In front of the Girls Institute polling station, two supporters of the Salafi Al-Nour Party sat around a small table, guiding voters to their stations. Representatives of the Freedom and Justice Party (FJP), the political arm of the Muslim Brotherhood, were campaigning in other districts in Sohag, telling voters to vote for the party’s candidates.

“I will vote for Al-Nour; I want an Islamic Egypt,” Emad El Din, a shopkeeper, told DNE. He added that other parties barely have any presence on the street.

“Those people are funny — they think the Muslim Brotherhood and Salafis will bring Islam. If they only knew that being a sheikh does not necessarily mean that you know how to run a country,” said Mohamed Taha, a tuk-tuk driver in Gerga, Sohag.

Mohamed Hegazy, a candidate contesting one of the single-winner seats with Al-Wasat Party, said that unlike what many people expect, the hardline Islamists will not garner a high number of seats in Sohag, after the “radical” approach they used following their victory in the first phase of elections.

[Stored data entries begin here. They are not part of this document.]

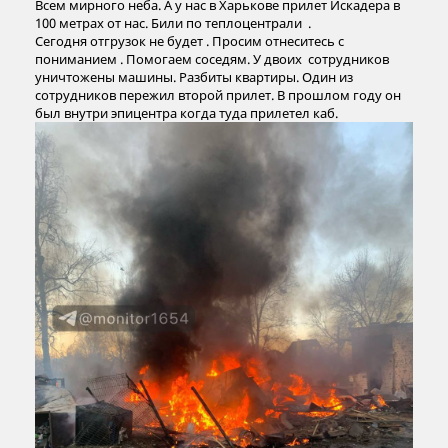
Всем мирного неба. А у нас в Харькове прилет Искадера в
100 метрах от нас. Били по теплоцентрали .
Сегодня отгрузок не будет . Просим отнеситесь с
пониманием . Помогаем соседям. У двоих сотрудников
уничтожены машины. Разбиты квартиры. Один из
сотрудников пережил второй прилет. В прошлом году он
был внутри эпицентра когда туда прилетел каб.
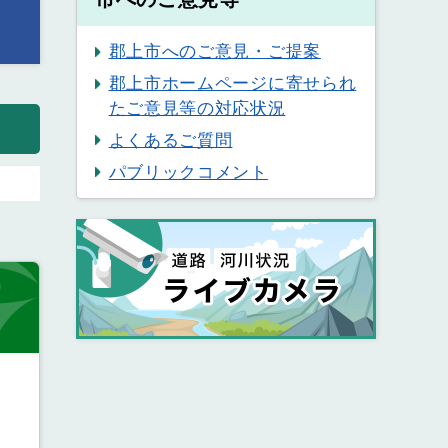
郡上市へのご意見・ご提案
郡上市ホームページに寄せられ
たご意見等の対応状況
よくあるご質問
パブリックコメント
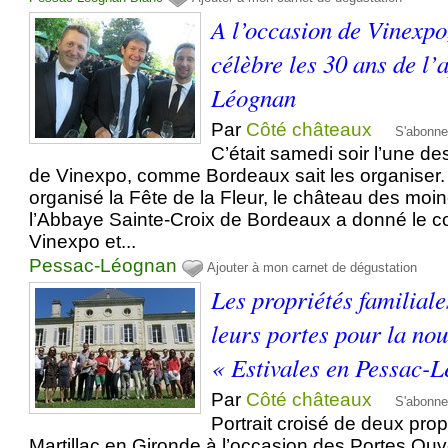
A l’occasion de Vinexp
célèbre les 30 ans de l’
Léognan
Par
Côté châteaux
S'abonne
C’était samedi soir l’une de
de Vinexpo, comme Bordeaux sait les organiser.
organisé la Fête de la Fleur, le château des moi
l’Abbaye Sainte-Croix de Bordeaux a donné le c
Vinexpo et...
Pessac-Léognan
Ajouter à mon carnet de dégustation
Les propriétés familial
leurs portes pour la nou
« Estivales en Pessac-
Par
Côté châteaux
S'abonne
Portrait croisé de deux prop
Martillac en Gironde à l’occasion des Portes Ouv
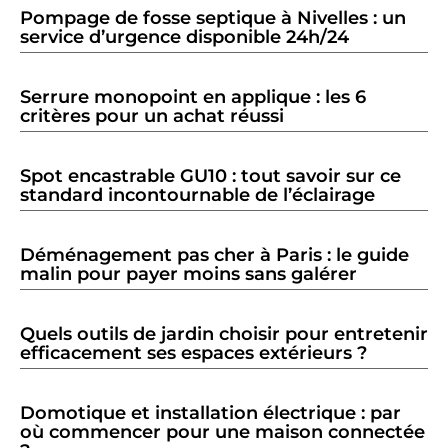
Pompage de fosse septique à Nivelles : un
service d’urgence disponible 24h/24
Serrure monopoint en applique : les 6
critères pour un achat réussi
Spot encastrable GU10 : tout savoir sur ce
standard incontournable de l’éclairage
Déménagement pas cher à Paris : le guide
malin pour payer moins sans galérer
Quels outils de jardin choisir pour entretenir
efficacement ses espaces extérieurs ?
Domotique et installation électrique : par
où commencer pour une maison connectée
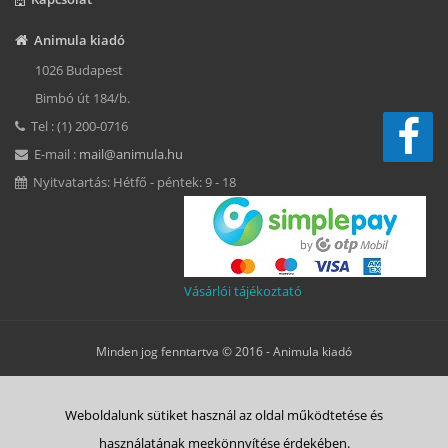
Animula kiadó
1026 Budapest
Bimbó út 184/b.
Tel : (1) 200-0716
E-mail :
mail@animula.hu
Nyitvatartás: Hétfő - péntek: 9 - 18
Vásárlói tájékoztató
Minden jog fenntartva © 2016 -
Animula kiadó
Süti beállítások
Weboldalunk sütiket használ az oldal működtetése és
ÁSZF
Adatkezelési tájékoztató
Süti tájékoztató
Szerzői jog
használatának megkönnyítése érdekében.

All those interviewed by DNE agreed that neither the parties nor the individual candidates have so far provided any programs on which people can base their vote.

According to activists, this shows that the vote is based on tribalism when it comes to individual candidates and religious preference when it comes to lists.

“It’s always either FJP, Salafis or, unfortunately, the ‘felool’ [remnants of the old regime]. They are the only ones who can reach people,” said Amin Hegazy, member of the Revolutionary Youth Coalition in Sohag.

“Take, for example, the Salafis — there is a mosque in every district; they use it to reach out to people. But what did the liberals do?”

Members of the Revolutionary Youth Coalition in Sohag believe that Egypt’s liberals, including the Egyptian Bloc and others like the Revolution Continues Alliance, have given candidates from the dismantled National Democratic Party and Islamist parties more opportunity to campaign through their weak presence.

Stepping in

At the Girls Institute polling station, the supervising judge asked a party representative to leave the room after a voter complained that the representative repeatedly asked the voter to choose Al-Nour.

Similar violations were reported around Sohag.

“The committees are quite organized but it’s the party’s delegates who have been telling people what they should do,” said El-Amir El-Ansawy, a candidate representative in Gerga, the second Sohag constituency.

In the same polling station, posters and flyers dotted the school’s walls, with a banner for Al-Nour covering the school’s name.

“I am happy with these elections. More people than last time, barely any violations, and there are hardly any thugs like 2010. Yes, there are violations by the parties but we [voters] know who we will vote for before we leave our homes,” said Mohamed Abbas, a voter in Gerga.